■ Brief ■
Show all lines containing "Bayreuth" from the data below.

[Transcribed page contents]
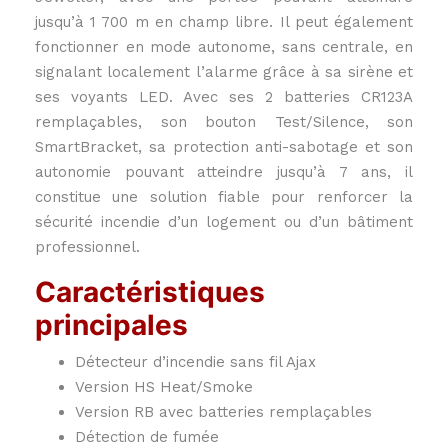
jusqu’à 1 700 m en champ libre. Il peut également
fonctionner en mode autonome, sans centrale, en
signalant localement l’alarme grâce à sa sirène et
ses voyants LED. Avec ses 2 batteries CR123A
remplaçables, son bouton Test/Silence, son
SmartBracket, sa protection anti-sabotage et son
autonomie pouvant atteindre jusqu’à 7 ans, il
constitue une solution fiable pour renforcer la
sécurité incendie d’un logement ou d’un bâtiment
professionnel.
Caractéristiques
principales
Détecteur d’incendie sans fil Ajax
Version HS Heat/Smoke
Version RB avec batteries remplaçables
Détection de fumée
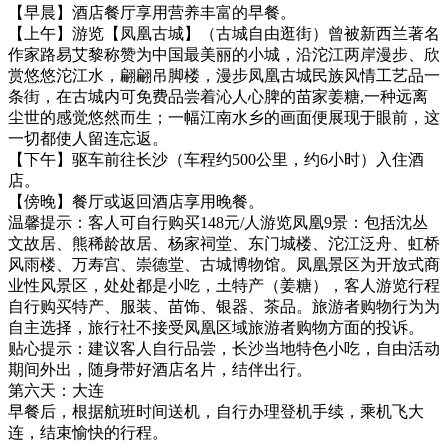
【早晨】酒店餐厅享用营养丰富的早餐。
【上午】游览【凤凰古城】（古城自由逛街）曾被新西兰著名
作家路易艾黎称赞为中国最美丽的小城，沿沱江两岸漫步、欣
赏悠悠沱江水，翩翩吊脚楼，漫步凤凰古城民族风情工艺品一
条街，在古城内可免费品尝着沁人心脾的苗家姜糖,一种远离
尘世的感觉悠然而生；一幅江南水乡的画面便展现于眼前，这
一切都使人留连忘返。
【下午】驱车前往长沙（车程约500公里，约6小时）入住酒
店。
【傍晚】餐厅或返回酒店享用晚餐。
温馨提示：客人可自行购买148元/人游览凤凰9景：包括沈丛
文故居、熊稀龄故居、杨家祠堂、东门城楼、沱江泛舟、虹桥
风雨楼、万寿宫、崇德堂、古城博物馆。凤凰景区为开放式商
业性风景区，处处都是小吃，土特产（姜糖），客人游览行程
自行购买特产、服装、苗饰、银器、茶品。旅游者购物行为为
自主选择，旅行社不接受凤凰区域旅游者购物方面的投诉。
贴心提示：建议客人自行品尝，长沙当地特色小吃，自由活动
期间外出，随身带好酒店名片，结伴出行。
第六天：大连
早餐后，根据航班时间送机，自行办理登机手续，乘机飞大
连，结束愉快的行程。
--
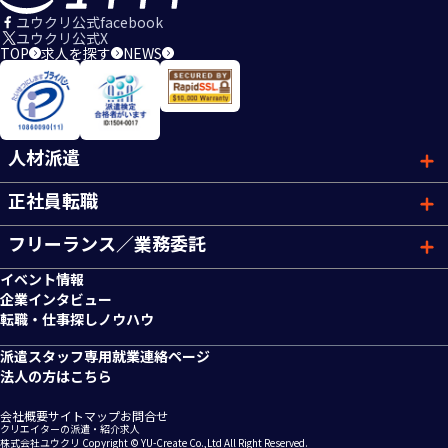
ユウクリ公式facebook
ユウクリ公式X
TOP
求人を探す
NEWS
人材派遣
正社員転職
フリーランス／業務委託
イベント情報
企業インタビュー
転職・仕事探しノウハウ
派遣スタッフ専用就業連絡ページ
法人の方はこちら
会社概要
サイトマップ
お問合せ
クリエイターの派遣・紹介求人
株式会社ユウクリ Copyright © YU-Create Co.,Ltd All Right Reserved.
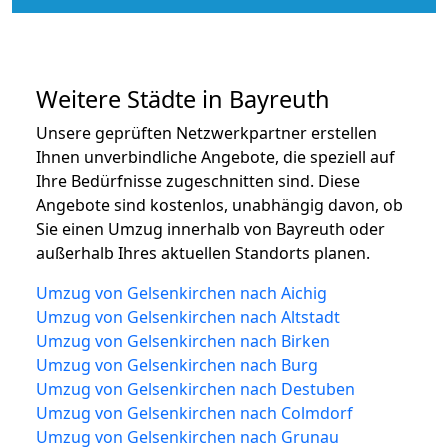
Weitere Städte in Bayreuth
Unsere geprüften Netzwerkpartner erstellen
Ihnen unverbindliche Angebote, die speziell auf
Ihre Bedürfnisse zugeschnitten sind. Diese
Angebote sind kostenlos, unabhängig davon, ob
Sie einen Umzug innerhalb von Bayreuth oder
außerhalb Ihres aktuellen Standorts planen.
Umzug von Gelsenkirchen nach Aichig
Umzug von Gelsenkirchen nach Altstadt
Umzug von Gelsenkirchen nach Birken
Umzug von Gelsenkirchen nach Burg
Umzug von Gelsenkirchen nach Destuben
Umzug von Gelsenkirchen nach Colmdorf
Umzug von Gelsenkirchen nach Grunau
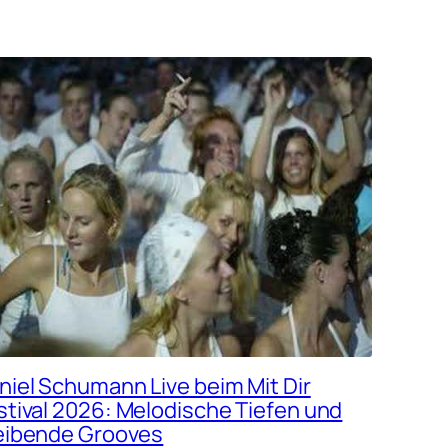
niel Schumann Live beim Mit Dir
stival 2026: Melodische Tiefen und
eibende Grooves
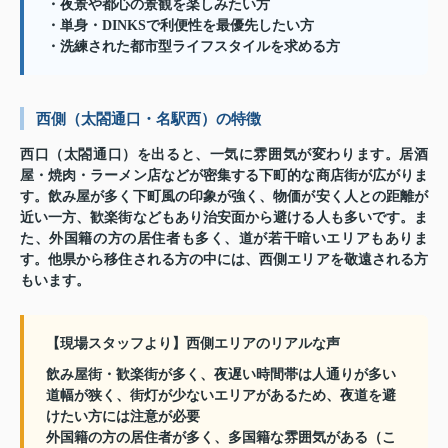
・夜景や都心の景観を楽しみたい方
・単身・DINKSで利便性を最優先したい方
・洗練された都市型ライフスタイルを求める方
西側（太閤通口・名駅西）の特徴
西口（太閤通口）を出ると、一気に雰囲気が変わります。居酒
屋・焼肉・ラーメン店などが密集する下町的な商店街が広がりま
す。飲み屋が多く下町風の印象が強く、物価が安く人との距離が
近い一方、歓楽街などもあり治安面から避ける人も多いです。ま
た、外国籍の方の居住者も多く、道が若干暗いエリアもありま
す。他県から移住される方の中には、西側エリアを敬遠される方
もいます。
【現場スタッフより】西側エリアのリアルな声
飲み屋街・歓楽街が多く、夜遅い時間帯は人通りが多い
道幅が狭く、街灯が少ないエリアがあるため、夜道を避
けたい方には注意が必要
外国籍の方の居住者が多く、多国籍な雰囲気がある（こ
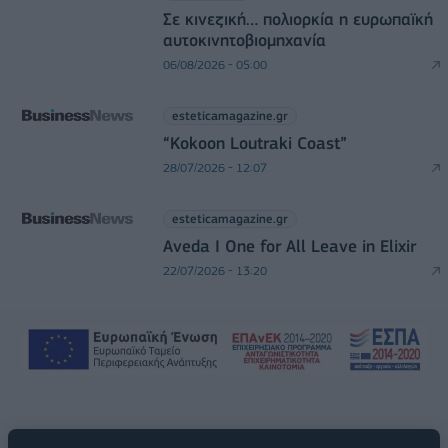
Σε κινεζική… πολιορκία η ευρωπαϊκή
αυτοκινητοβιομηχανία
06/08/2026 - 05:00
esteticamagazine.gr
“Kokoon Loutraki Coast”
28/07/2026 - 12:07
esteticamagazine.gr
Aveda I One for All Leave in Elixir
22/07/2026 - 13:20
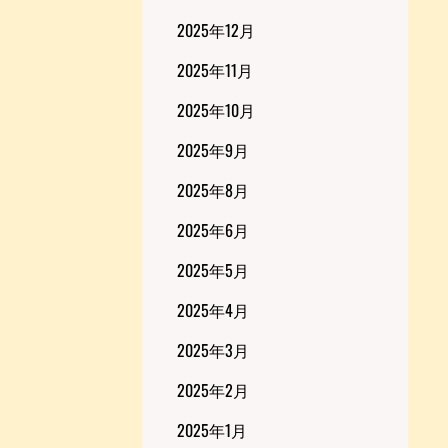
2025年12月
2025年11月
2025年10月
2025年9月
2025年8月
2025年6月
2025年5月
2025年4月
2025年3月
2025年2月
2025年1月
---
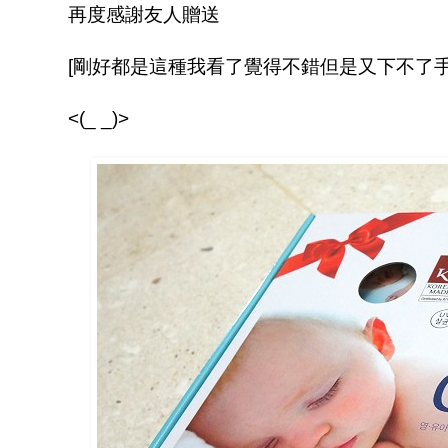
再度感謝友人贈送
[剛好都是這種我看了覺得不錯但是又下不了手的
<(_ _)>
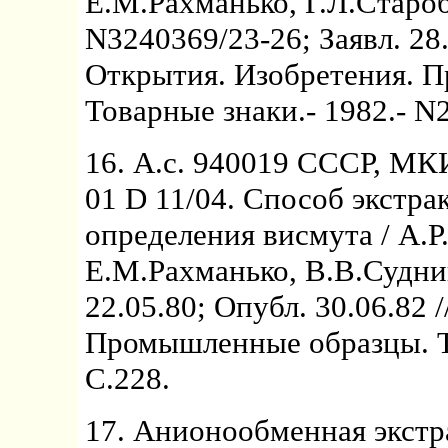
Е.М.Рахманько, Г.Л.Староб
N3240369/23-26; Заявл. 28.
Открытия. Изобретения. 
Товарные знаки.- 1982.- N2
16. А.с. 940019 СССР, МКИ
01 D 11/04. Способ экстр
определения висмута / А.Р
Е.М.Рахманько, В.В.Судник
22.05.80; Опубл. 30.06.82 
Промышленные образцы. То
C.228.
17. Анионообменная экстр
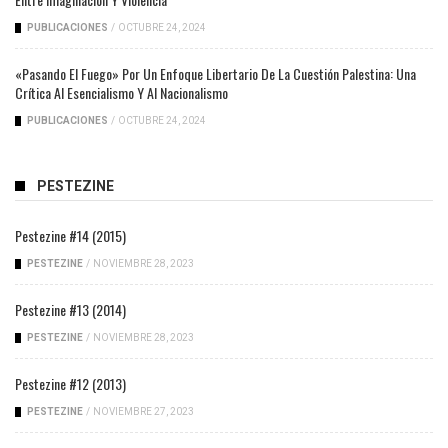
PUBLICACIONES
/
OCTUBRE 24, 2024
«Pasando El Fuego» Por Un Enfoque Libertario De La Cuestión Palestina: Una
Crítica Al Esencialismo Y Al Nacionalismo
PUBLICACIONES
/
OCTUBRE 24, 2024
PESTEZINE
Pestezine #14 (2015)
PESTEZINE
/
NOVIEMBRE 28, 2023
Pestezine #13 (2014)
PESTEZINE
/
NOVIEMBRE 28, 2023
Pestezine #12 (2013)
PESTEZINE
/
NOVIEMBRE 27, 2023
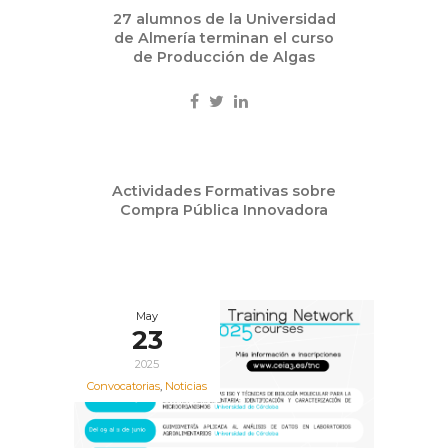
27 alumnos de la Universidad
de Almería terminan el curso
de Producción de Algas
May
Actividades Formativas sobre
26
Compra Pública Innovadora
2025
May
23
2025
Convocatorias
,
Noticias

■ Response ■
Weitere Städte in Bayreuth
Sie einen Umzug innerhalb von Bayreuth oder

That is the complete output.